Open Banking Payments – what is hindering the road to adoption?
By now, most of us are familiar with the concept of Open Banking, we have given it a go and used an app to gain a single view of our finances by linking it to our accounts across different Banks. The number of active UK Open Banking users has now surpassed five million – just four years after the practice was made a regulatory requirement in the UK. This is only the first step that opens a door to a multitude of innovative solutions that are being developed by FinTechs and other service providers.
The payments industry has seen some of the most exciting advancements in recent years that bring real value for consumers and businesses alike by improving the way we use online banking transfers to pay for goods and services. There are too many benefits to list from using Open Banking payments solutions, but some that are worth highlighting are:
- Low cost to merchants
- Instant settlement speed (via faster payments)
- Seamless user experience (automated and integrated at checkout)
- Higher payment conversion rates (over 95% success rate)
- Strong security (biometric authentication and no credential sharing)
Because of such appeal, the industry has experienced a strong adoption of Open Banking payment solutions, with over 2.5 million Open Banking payments made on average per month, which is mainly enabled by regulatory requirements (namely PSD2) and standardised APIs (issued by OBIE) that require banks to allow and support authorised third parties to initiate payments.
Unfortunately, solution providers are facing some blockers to fully realise their potential and some of the benefits outlined earlier are hindered. One of the issues we would like to explore in this article is the lack of guarantee of payments at point of sale (POS).

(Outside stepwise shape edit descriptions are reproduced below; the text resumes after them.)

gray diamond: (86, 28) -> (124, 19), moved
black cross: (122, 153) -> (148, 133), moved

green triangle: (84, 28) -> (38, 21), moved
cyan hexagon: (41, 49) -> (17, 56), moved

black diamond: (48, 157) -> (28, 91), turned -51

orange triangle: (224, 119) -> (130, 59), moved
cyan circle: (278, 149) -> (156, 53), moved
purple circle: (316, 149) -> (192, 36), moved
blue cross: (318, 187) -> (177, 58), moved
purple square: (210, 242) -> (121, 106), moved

Completing safe, quick transactions is an essential part of any successful business. To do that effectively, businesses use point-of-sale systems to complete purchases, store information, and collect valuable reporting metrics that provide insight to assist with aspects of business development. Every purchase that’s made is essentially a POS transaction. But what happens if your POS system goes down or encounters an error? That can lead to a host of common problems that may slow the pace of business, create unnecessary stress, and result in loss of customers.
This is no different when it comes to Open Banking. Clarity on guarantee of payments is key for the healthy growth of any payment method and vital to unlock the power of Open Banking payments in ecommerce and physical point of sale scenarios.

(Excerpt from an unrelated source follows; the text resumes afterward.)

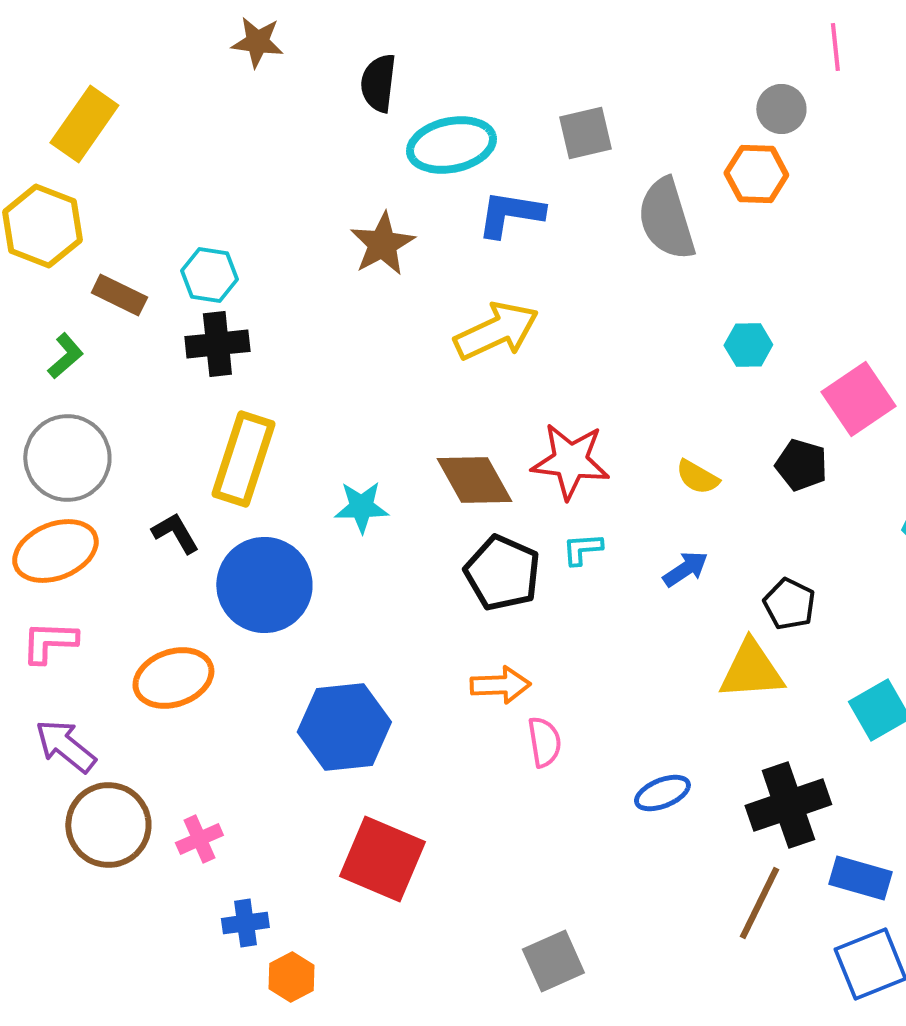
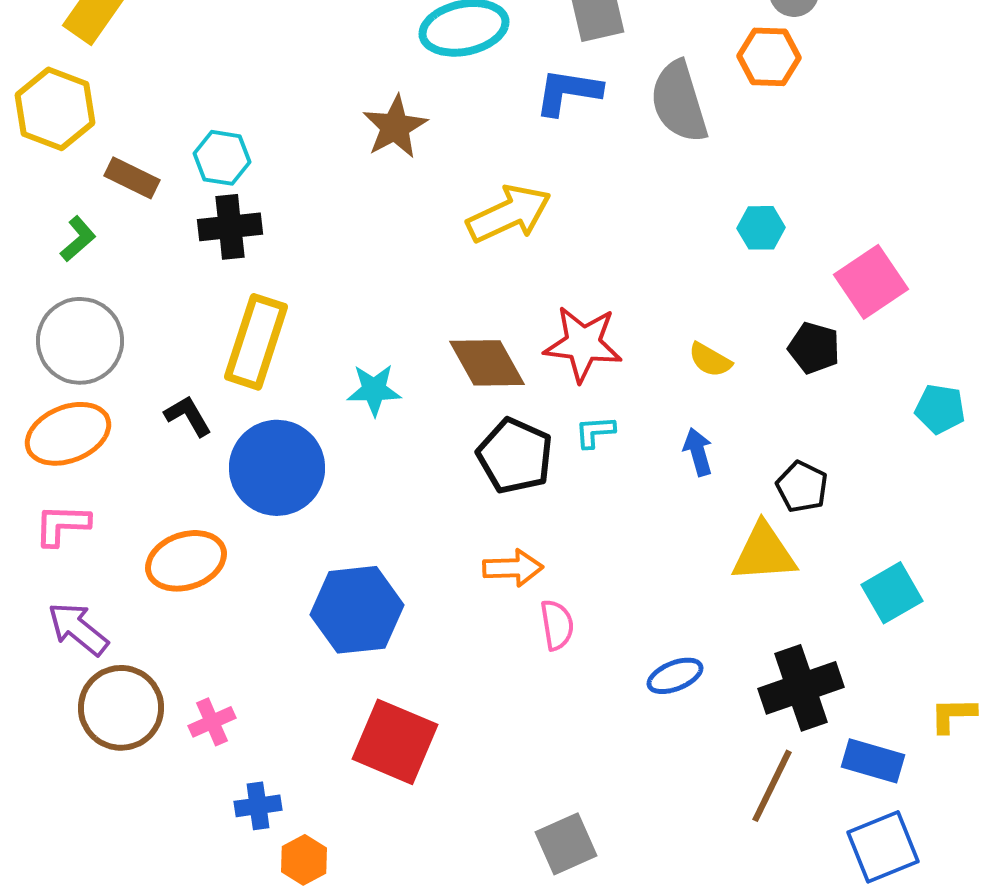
blue L-shape: (510, 214) -> (568, 92), moved
blue arrow: (685, 569) -> (698, 452), turned -72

Ultimately, all payments are processed by Banks, that have in place real time fraud detection systems, which guarantee that information is available at the point of payment approval. But, in some instances Banks refer payments for fraud checks and fail them later, resulting in funds bouncing back. This does not happen, for example, when an individual makes a payment with a card, where it either works or is rejected. Therefore, a similar treatment should be adopted for payments initiated via Open Banking.
The simple solution and answer to this problem is ensuring the proper completed payment state is established at the point of payment, which acknowledges the funds have arrived in the destination account. This means the payments always go through, leading to fast, automated and seamless payment transactions 100% of the time. That clearly benefits all parties involved in the process, by allowing merchants to deliver on their promise, customers not having to deal with the stress of making a payment and banks spending less time reviewing individual transactions for fraud.
In order to get to this state and enable a seamless integration between Open Banking payment solution providers and Banks, the OBIE is working with both parties to update the existing API specifications and create a flag to the existing protocol, where payment approval can be obtained at point of sale. The good news is that work is being done in this space and upon successful definition of widely applicable specifications, we will be able to fully uncover the potential of Open Banking payments and reap its benefits.